--- What you should do ---
Please take the lines from the one holding "Vedanta Netralya clinics" through the one holding "high quality eye" in the data below and copy them exactly.

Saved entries
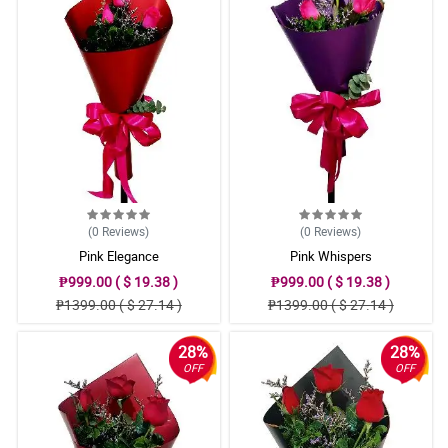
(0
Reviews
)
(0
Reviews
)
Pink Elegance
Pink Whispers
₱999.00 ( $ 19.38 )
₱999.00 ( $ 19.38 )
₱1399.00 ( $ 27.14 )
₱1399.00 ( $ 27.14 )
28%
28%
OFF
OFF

==

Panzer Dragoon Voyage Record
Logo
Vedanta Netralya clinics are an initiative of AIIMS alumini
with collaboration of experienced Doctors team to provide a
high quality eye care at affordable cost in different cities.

--- Task output ---
Vedanta Netralya clinics are an initiative of AIIMS alumini
with collaboration of experienced Doctors team to provide a
high quality eye care at affordable cost in different cities.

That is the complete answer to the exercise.